▶ The problem: Search the records for the string "lastName" and copy every line where it turns up.

▶ Material provided:
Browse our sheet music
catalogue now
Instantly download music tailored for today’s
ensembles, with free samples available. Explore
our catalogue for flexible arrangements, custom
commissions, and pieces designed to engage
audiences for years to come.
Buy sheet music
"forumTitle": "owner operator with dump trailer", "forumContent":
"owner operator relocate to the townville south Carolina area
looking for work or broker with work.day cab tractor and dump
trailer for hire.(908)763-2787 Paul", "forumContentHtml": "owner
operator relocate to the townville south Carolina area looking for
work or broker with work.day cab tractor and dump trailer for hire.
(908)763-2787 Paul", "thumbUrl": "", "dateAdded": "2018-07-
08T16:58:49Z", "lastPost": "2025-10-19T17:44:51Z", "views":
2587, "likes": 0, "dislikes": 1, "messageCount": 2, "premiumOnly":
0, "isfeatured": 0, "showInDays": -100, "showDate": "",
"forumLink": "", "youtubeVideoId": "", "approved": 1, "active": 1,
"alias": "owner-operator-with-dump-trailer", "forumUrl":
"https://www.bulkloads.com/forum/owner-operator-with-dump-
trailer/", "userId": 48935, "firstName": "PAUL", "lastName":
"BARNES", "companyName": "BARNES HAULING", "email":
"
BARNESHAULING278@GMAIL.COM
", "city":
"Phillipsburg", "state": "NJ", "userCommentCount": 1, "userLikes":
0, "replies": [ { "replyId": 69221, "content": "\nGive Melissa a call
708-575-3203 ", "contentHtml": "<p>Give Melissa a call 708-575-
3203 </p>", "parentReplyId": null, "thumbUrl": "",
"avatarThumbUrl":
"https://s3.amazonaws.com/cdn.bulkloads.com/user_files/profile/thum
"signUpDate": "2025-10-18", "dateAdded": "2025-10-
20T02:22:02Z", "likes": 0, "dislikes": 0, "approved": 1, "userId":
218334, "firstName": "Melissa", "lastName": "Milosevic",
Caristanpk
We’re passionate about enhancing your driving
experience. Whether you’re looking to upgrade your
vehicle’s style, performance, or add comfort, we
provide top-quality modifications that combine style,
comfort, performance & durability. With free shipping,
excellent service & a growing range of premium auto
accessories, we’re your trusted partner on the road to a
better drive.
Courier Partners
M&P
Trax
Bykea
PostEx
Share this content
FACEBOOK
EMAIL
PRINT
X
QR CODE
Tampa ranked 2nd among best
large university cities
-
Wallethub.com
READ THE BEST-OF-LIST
---
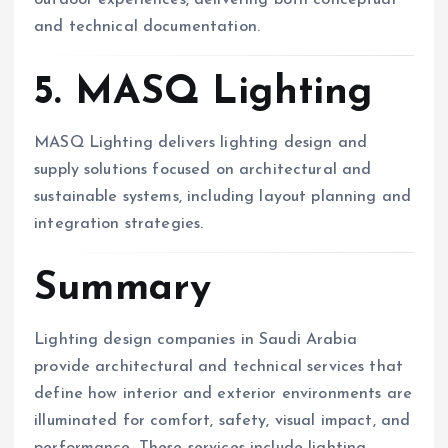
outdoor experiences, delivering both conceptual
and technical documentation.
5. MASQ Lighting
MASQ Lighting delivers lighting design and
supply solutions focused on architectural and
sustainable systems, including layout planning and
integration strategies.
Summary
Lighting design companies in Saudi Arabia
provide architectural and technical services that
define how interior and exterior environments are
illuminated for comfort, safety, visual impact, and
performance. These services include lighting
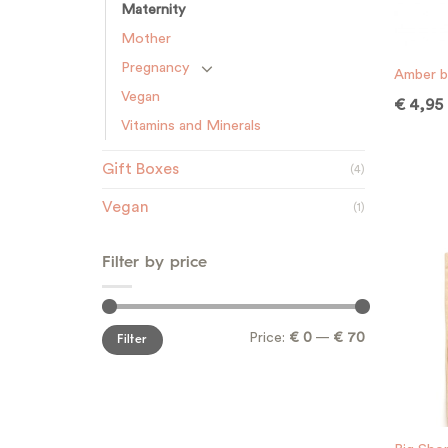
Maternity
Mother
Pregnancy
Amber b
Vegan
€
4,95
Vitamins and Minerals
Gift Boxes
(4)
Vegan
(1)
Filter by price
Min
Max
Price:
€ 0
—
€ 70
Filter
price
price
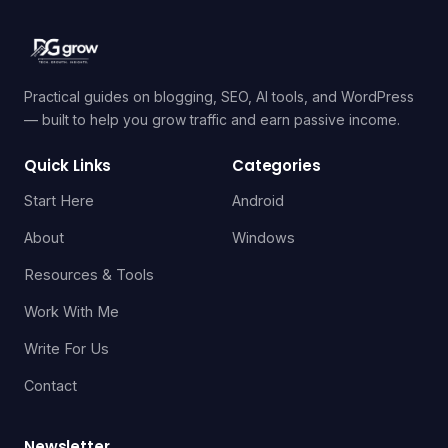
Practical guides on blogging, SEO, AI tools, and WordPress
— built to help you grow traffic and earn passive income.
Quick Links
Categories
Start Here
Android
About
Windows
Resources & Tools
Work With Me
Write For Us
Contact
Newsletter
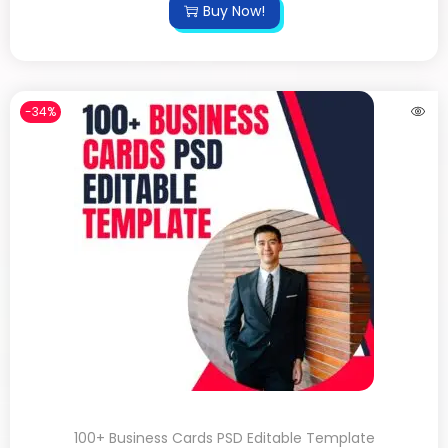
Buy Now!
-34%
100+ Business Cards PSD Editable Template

▶ Answer for the task:
trailer/", "userId": 48935, "firstName": "PAUL", "lastName":
218334, "firstName": "Melissa", "lastName": "Milosevic",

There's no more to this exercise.